ML Engineer Journey: Visual Quality Inspection System
Persona: Tomas Rivera, ML Engineer at Apex Manufacturing Goal: Deploy an automated visual inspection system for real-time defect detection on the production line Primary Workbenches: ML Workbench, Data Workbench, Pipeline Service Timeline: 8-week project from data preparation to edge deployment
Business Context
Apex Manufacturing currently relies on human inspectors at the end of each production line to identify surface defects on machined parts. Each inspector examines roughly 200 parts per shift using magnification and gauging tools. The process has three problems: it is slow (45 seconds per part), inconsistent (inspector agreement rate is only 82%), and expensive (2M in scrap from missed defects that reach customers).

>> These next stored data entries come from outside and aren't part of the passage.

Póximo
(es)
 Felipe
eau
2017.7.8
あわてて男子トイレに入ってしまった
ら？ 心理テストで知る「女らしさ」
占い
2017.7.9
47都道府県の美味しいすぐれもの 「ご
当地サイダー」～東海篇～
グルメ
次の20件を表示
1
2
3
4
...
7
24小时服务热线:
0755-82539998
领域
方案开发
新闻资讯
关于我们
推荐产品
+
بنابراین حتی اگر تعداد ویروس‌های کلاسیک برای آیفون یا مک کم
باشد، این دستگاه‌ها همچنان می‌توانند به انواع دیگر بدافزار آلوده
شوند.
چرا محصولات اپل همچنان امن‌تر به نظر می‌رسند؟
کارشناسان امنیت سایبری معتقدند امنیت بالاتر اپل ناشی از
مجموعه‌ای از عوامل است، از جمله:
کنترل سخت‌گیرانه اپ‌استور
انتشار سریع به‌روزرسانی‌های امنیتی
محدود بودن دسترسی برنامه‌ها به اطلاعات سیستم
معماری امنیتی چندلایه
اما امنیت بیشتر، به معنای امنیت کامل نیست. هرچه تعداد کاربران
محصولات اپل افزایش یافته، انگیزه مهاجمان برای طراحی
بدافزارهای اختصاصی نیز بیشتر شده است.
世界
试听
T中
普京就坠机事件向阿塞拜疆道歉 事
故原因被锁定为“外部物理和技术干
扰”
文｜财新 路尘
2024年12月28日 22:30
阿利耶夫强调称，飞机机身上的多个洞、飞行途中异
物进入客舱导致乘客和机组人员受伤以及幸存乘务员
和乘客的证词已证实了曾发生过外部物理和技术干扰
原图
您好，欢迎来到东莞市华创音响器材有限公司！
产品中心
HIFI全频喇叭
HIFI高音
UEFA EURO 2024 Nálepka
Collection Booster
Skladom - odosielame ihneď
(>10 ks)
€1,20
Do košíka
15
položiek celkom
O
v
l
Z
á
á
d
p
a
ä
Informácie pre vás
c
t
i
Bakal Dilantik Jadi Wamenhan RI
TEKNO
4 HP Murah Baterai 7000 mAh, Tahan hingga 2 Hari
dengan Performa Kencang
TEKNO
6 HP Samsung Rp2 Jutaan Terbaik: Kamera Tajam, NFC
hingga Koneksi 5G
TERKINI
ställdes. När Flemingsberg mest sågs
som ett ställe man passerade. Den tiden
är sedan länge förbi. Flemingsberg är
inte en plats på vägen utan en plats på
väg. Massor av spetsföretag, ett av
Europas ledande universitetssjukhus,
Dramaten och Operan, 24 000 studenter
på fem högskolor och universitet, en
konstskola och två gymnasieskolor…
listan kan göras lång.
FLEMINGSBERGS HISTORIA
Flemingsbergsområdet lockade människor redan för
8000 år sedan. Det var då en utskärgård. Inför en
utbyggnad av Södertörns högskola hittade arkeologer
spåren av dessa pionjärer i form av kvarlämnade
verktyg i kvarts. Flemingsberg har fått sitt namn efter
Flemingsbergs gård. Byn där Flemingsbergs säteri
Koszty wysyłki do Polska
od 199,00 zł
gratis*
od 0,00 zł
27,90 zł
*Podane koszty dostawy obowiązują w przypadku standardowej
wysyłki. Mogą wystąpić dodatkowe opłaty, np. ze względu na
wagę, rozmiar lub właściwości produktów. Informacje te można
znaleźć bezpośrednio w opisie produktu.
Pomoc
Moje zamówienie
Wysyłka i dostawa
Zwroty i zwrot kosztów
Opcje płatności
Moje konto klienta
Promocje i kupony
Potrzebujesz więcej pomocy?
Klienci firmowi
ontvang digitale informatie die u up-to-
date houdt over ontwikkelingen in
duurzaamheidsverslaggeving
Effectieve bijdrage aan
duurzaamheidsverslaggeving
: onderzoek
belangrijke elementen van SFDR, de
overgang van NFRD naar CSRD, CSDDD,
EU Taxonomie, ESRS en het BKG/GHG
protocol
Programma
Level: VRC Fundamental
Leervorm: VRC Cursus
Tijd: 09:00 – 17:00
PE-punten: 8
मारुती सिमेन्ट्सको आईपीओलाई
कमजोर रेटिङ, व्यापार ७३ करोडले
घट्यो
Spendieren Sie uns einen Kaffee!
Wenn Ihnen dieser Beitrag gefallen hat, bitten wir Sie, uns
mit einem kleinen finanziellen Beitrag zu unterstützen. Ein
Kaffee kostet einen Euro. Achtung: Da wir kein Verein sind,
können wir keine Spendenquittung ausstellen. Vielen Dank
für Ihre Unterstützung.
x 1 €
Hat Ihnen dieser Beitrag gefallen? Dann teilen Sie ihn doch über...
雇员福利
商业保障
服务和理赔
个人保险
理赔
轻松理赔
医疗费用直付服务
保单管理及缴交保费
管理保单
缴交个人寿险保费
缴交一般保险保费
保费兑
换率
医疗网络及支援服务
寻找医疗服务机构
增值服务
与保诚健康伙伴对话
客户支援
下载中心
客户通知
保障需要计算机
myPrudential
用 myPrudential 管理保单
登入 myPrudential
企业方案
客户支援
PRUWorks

Tomas Rivera's objective is to build and deploy a CNN-based visual inspection system that captures images of every part at line speed, classifies defects in real time, and routes rejected parts to rework stations automatically. The system must achieve > 97% accuracy with P99 inference latency under 200ms to keep pace with the production line.
Stage 1: Ingestion
Connecting Image Metadata
The camera system at each production line captures high-resolution images (4096x3072, 12MP) and stores them on a local NAS. Tomas does not ingest raw images into the platform -- instead, he ingests the metadata and labels, using the platform to manage the ML lifecycle while images remain on fast local storage accessible to training infrastructure.
Image metadata ingestion configuration:
{
"source": {
"type": "postgresql",
"config": {
"host": "qms-db.apex.internal",
"database": "quality_vision",
"schema": "inspection",
"tables": [
"image_metadata",
"defect_annotations",
"inspection_results",
"camera_calibration"
]
}
},
"sync": {
"mode": "cdc_incremental",
"frequency": "every_15_minutes",
"cursor_field": "updated_at"
}
}Connected Data Sources
| Source | Type | Connector | Key Tables | Frequency |
|---|---|---|---|---|
| Quality Vision DB | PostgreSQL | Airbyte CDC | image_metadata, defect_annotations | Every 15 min |
| Quality Management System | PostgreSQL | Airbyte CDC | inspection_results, defect_taxonomy | Every 15 min |
| SAP ERP | PostgreSQL | Airbyte CDC | production_orders, product_specs | Every 15 min |
| Camera calibration logs | CSV Import | File Import | camera_config, lens_distortion_params | Monthly |
Data Volume Assessment
| Dataset | Volume | Growth Rate |
|---|---|---|
image_metadata | 250K records (6 months of history) | ~1,400 images/day (2 lines, 2 shifts) |
defect_annotations | 38K labeled defects across 22K images | ~200 new annotations/day |
inspection_results | 1M historical results (human inspector decisions) | ~1,400/day |
production_orders | 500K orders | ~300/day |
| Raw images (on NAS, not ingested) | 4.2 TB | ~18 GB/day |
Stage 2: Discovery
Mapping Quality-Related Assets
Tomas explores the data catalog in the Data Workbench to understand the quality data landscape:
Catalog: apex_manufacturing
└── quality/
├── image_metadata (250K rows)
│ ├── image_id (UUID, unique)
│ ├── production_order_id (FK to production_orders)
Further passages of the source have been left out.